Sunday Mailbag: When does a “Style” Emerge?

January 26th, 2014 | Posted in Mailbag

Q: I’ve seen you address the question of ape-ing the style of another artist previously, but I wanted to ask it from a different angle: at what point did you begin to shape your own style of art? It’s my opinion that there is no shame in being influenced by superior and more famous artists when you are finding your own lines. In fact, it’s probably silly to assume that it’s even possible to not mock someone (even if it’s your elementary school art teacher) when you’re first introduced to a given medium. But what measures did you take to draw features YOUR way, when you finally felt comfortable taking the floaties off?

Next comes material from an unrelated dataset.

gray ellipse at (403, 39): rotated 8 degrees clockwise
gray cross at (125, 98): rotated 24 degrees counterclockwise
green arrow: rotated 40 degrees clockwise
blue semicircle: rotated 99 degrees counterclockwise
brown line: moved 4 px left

A: Every artist is different, but I would venture to say that while most artists start out (and by starting out, I mean as kids) copying the work of artists they admire, most have moved on long before they are serious about making art part of their living. Only those really bent on aping the style of another artist consciously keep it up, and it’s an effort to do it. An artist cannot help but draw things they way they naturally would draw them, and it is very hard to ape another’s style unless you are really trying to do so.

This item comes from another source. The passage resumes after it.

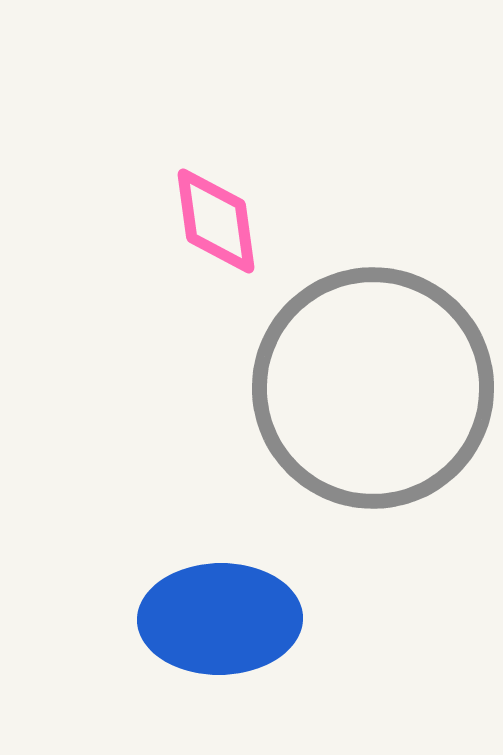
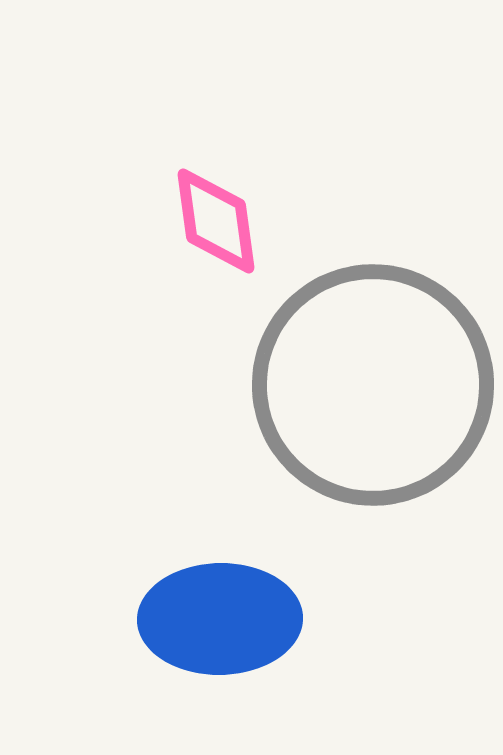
gray circle: moved 3 px up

For me specifically, there was no point where I said to myself “ok, time to stop copying Jack Davis and Mort Drucker, and time to start drawing like me”, because I never set out to copy their styles. I can remember once doing a series of studies of some Drucker drawings from his parody of “Superman” in a sketchbook… two pages of doodles, I think. That was the only time I ever copied a Mort drawing, and I never copied a Davis drawing. Oh, I LOOKED at plenty of them. Soaked them in if you will, along with Wally Wood, Will Elder, etc. etc. They influenced me greatly, but I never copied them norconsciously tried to mimic their look.

When I first started trying to work for MAD, I dug out my old copies of the magazine and spent a lot of time looking at Mort and Jack’s parodies as well as Angelo Torres, Sam Viviano, Harry North and older stuff by Wood and Elder. Too much time. I’ve got a knack for absorbing the feel of what I am looking at and incorporating it in my own work, even if I am not trying to mimic it directly. MAD felt my stuff was “too Druckerish” for them to use me in the magazine, and encouraged me to explore my work further. I put away all my MADs and just started drawing with nothing but the photo reference and my own head. It still took some time to let the Davis and Drucker flavors in my work fade into just some dash of spices, but not too long. If you are left with nothing but a pencil, a model and a blank sheet to paper and you start to draw, even the heaviest of influences quickly fades away to background noise. When there is a direct line from your subject to your drawing, and you are not looking even glancingly at the work of another artist in between, you cannot help but see your own voice emerge. You have to work at it to be a mimic.

My advice to anyone who feels their work is too much akin to another artist’s work, simply stop looking at that artists work. Subtle influence will stay but direct influence and the conscious or unconscious “feel” you are channeling will disappear.

Thanks to Zack Morris for the question. If you have a question you want answered for the mailbag about cartooning, illustration, MAD Magazine, caricature or similar, e-mail me and I’ll try and answer it here!

Comments

  1. Zach Morris says:

    Thank you so much for answering my question!